Francophonie : L’Afrique, bonnet d’âne en démocratie

Francophonie : L’Afrique, bonnet d’âne en démocratie

En 1970, l’Organisation internationale de la Francophonie naissait avec un certain Abdou Diouf aux manettes et aux moteurs à gaz. Son objectif, défendre et promouvoir le français.

«J’enseigne le français aux petits français», affirmait goguenard, Léopold Sédar Senghor, ancien président sénégalais et surtout, immortel, puisqu’ayant eu sa chaise sous la coupole. C’est en ce lieu symbolique qu’Emmanuel Macron a choisi devant 300 étudiants des 5 continents pour tracer les linéaments d’une «nouvelle page de la francophonie». Ce fut un discours-matrice, qui a pour vocation de redonner du souffle à une langue française qui n’est plus la seule propriété de la France, mais dont les dividendes demeurent mitigés depuis l’avènement de l’OIF.

48 ans après, les regards se ruent sur le rétroviseur pour s’interroger sur ce que cette Francophonie a apporté aux pays africains. Une belle langue, certes, avec des tournures attractives, une complexité qui surdose son charme et une diversité de sources qui nourrit sa singularité populaire. Des entreprises françaises implantées en Afrique. Des aides apportées dans le domaine culturel, avec toujours en ligne de mire, en toile de fond, servir le français. Si comme l’a professé à Ouagadougou le 24 novembre 2017, Emmanuel Macron, que le «français pourrait être la langue de l’Afrique, voire du monde», il n’en demeure pas moins que la Francophonie gagnerait à ne plus se complaire dans le repli culturel, voire identitaire, qui flirte bon l’appartenance à une communauté. D’où effectivement le plurilinguisme et le multiculturalisme. Et si les 274 millions de personnes qui parlent la langue de Molière dans le monde, la 5e parlée dans le monde et la première, d’ici à 2050 doit progresser, c’est par l’ouverture. De Paris à Kinshasa, de Dakar à Ouaga, du Québec à Abidjan «la langue est un trésor», et si l’Irlande frappe à la porte de l’OIF ce n’est pas anondin.
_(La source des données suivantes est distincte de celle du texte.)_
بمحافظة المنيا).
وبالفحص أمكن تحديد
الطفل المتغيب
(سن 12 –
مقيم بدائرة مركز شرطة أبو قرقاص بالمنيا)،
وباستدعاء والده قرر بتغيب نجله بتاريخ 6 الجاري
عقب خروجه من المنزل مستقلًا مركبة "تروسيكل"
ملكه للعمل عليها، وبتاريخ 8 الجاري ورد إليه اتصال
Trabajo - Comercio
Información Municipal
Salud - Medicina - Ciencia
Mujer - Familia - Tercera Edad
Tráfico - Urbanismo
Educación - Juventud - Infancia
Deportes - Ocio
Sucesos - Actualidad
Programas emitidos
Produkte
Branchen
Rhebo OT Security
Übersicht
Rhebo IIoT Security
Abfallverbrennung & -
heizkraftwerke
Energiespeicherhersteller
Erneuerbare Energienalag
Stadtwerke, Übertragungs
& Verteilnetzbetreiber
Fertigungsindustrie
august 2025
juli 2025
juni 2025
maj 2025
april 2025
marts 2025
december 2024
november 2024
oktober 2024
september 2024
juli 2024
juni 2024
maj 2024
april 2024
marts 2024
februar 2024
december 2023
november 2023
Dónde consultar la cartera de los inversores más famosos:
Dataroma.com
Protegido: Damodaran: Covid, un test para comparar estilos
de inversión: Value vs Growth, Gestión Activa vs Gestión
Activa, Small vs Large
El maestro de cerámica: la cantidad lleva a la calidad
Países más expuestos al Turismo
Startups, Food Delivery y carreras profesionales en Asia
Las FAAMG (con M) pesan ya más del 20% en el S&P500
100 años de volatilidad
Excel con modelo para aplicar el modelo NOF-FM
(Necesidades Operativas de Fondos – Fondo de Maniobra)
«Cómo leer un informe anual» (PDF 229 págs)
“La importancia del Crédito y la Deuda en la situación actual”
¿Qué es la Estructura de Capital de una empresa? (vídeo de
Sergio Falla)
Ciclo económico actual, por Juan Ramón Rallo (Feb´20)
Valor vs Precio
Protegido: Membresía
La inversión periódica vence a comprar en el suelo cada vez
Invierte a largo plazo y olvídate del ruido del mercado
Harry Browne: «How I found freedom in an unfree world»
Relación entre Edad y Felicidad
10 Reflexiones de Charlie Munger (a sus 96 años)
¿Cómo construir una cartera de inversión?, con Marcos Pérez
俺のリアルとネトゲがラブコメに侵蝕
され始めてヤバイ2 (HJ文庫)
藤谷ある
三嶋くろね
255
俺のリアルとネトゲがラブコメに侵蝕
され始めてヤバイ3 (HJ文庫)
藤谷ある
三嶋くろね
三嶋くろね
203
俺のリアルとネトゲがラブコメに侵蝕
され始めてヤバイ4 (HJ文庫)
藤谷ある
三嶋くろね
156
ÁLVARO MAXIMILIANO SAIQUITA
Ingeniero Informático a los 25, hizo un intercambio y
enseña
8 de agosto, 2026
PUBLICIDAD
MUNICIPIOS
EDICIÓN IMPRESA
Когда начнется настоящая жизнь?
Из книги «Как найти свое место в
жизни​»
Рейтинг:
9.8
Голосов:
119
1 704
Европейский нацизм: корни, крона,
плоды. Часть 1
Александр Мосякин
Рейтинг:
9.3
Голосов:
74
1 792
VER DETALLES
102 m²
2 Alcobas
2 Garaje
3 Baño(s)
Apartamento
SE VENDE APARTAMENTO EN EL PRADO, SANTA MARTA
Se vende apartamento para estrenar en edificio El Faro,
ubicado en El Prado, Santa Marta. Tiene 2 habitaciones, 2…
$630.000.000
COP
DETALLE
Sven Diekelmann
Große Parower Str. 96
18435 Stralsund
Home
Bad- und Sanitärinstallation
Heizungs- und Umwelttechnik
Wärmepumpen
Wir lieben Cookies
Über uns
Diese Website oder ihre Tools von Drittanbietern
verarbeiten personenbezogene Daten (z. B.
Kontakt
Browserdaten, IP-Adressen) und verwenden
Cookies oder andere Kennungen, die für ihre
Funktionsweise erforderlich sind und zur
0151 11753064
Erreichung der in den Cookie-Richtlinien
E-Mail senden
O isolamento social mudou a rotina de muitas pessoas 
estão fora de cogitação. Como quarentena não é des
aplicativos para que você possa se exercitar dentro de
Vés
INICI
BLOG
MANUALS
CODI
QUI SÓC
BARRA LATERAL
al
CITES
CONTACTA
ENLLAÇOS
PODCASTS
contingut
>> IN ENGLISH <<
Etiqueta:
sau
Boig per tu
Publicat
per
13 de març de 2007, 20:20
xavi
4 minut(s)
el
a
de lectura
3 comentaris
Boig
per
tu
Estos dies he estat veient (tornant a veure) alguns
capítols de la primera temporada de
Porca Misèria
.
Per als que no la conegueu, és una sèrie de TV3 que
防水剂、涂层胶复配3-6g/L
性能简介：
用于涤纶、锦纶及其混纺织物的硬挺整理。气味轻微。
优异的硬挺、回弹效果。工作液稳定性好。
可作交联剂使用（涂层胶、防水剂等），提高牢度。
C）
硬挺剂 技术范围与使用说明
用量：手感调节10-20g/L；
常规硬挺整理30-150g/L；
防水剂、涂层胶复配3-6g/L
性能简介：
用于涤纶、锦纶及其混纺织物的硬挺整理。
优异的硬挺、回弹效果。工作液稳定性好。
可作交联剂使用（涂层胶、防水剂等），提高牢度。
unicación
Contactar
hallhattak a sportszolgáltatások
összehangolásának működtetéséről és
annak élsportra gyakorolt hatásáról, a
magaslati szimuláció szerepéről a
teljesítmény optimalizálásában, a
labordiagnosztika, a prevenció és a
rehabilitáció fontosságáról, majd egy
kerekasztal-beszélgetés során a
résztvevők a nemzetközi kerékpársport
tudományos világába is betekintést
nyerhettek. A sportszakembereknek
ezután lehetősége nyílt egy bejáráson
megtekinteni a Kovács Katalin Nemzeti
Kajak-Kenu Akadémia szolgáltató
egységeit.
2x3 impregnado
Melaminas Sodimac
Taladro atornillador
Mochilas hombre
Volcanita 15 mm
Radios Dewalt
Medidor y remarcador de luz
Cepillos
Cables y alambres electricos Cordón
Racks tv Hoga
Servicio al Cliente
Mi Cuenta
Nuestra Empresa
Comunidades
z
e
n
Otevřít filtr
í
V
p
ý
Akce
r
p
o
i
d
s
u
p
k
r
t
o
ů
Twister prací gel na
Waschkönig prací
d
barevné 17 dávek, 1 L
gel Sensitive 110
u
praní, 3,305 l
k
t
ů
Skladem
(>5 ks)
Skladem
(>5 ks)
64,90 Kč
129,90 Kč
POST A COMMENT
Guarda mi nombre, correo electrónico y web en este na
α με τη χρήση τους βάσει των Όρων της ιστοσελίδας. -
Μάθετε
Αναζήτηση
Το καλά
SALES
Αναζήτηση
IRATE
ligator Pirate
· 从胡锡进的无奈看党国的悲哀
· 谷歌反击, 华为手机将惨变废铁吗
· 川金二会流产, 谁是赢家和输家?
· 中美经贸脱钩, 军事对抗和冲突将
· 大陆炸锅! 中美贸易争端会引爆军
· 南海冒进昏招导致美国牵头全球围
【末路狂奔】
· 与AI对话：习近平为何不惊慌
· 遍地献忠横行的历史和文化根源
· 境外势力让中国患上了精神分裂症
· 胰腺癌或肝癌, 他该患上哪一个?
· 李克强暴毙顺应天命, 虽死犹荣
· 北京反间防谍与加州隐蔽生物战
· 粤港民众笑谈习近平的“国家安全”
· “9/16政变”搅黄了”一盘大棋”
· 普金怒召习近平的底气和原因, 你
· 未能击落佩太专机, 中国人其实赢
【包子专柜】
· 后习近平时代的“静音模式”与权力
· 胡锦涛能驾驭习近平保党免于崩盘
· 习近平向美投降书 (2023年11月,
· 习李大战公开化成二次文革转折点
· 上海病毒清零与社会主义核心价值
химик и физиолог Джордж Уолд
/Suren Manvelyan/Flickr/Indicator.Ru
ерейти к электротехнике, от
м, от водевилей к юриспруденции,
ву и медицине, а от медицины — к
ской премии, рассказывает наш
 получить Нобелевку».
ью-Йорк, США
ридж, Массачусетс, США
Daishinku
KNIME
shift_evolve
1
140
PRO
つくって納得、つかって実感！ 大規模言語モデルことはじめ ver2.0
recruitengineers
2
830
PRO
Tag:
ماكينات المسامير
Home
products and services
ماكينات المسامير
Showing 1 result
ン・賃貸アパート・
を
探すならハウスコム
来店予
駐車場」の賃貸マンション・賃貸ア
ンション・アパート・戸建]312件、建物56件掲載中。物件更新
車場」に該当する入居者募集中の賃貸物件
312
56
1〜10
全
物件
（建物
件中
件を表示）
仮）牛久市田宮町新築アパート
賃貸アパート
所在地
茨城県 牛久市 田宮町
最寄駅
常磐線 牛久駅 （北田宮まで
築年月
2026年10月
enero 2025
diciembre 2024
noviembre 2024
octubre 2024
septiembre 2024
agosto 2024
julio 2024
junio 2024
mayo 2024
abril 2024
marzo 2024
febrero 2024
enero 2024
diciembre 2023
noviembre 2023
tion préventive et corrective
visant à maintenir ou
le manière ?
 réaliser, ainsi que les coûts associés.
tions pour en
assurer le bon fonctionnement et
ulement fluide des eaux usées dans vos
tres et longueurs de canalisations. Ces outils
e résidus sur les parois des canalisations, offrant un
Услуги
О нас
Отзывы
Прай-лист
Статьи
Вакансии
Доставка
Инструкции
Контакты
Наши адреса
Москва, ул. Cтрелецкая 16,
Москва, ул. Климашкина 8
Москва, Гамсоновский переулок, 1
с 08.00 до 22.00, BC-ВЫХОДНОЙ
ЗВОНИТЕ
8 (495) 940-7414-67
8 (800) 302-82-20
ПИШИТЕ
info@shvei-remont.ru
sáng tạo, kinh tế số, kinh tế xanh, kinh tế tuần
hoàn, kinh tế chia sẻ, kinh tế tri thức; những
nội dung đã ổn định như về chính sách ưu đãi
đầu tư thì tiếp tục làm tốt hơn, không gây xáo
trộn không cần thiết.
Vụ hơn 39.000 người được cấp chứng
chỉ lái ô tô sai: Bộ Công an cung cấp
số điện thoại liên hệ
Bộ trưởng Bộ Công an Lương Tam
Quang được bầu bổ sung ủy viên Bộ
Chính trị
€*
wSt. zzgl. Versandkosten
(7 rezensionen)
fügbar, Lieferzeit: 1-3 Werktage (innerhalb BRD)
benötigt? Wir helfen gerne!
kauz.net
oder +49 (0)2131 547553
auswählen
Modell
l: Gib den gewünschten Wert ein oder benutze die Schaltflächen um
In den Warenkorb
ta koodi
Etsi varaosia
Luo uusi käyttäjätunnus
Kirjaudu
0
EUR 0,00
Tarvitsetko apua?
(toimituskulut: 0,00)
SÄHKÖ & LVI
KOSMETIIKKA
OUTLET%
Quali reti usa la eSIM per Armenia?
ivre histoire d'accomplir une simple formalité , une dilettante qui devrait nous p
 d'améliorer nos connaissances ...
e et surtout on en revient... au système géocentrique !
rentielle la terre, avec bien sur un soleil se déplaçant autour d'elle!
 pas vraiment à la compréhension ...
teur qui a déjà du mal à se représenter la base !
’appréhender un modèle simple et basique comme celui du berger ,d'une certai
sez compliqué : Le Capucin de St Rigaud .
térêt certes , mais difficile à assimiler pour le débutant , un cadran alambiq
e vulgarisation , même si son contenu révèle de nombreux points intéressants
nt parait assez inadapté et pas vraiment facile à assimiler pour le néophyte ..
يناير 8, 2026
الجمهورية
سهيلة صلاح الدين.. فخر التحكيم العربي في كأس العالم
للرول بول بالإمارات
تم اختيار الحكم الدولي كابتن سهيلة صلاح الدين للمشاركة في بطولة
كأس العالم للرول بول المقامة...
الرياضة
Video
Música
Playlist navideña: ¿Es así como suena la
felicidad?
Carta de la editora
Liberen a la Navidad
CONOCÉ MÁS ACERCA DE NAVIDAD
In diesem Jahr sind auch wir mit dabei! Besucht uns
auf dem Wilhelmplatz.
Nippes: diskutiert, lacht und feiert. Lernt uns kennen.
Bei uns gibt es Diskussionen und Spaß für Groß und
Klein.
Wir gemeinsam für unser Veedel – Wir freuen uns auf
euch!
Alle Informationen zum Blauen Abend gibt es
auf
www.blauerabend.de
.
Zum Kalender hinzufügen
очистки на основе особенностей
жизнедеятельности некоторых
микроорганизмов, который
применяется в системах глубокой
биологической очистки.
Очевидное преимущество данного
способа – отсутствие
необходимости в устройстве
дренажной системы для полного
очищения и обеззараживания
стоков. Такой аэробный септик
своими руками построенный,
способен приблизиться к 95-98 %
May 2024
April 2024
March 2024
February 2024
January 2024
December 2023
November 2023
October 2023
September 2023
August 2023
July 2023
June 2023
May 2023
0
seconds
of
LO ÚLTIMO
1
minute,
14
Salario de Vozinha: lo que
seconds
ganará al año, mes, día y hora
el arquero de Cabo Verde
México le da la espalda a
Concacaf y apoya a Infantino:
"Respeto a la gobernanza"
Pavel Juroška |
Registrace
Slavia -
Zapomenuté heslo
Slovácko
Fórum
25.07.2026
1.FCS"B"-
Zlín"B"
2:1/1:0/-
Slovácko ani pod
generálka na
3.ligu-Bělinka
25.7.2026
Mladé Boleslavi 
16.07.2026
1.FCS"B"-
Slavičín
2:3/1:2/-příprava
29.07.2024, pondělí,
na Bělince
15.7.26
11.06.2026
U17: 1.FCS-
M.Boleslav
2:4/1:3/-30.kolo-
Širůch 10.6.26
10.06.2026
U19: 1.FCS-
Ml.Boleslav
Mais si la Francophonie, est d’abord une langue, elle est aussi une politique, celle de la France, et hélas sur ce plan, surtout en ce qui concerne l’Afrique, son apport demeure mitigé pour ne pas dire négatif. Les bonnets d’âne en matière d’alternance, de démocratie et de bonne gouvernance sont portés par les pays francophones, legs selon certains de l’Indirect rule, cher à l’ex-Métropole.

Car la question se pose désormais:  y a-t-il une réelle plus-value, comparativement aux pays qui ont subi la colonisation anglaise, par exemple ? Par certain. Parmi les pays qui tirent le continent vers l’avant, rares sont ceux qui naviguent dans l’escadron de la Francophonie. Par contre, les dictateurs ou en tout cas, les dirigeants qui ne sont pas recommandables sont recensés à la pelle dans la zone francophone africaine. Que se passe-t-il ?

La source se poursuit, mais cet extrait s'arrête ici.